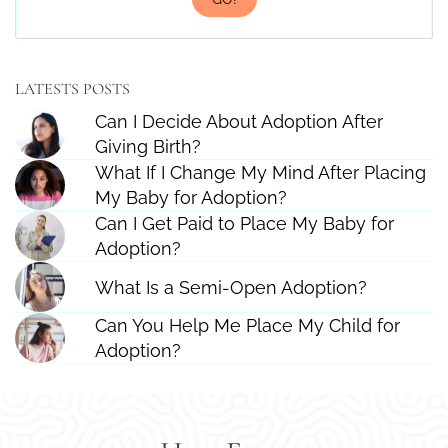
LATESTS POSTS
Can I Decide About Adoption After
Giving Birth?
What If I Change My Mind After Placing
My Baby for Adoption?
Can I Get Paid to Place My Baby for
Adoption?
What Is a Semi-Open Adoption?
Can You Help Me Place My Child for
Adoption?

----

* _WHAT YOU ARE ASKED TO DO_: Return the material verbatim; the images are not to appear in the copy.

* _RESULT OF THE TASK_:
LATESTS POSTS
Can I Decide About Adoption After
Giving Birth?
What If I Change My Mind After Placing
My Baby for Adoption?
Can I Get Paid to Place My Baby for
Adoption?
What Is a Semi-Open Adoption?
Can You Help Me Place My Child for
Adoption?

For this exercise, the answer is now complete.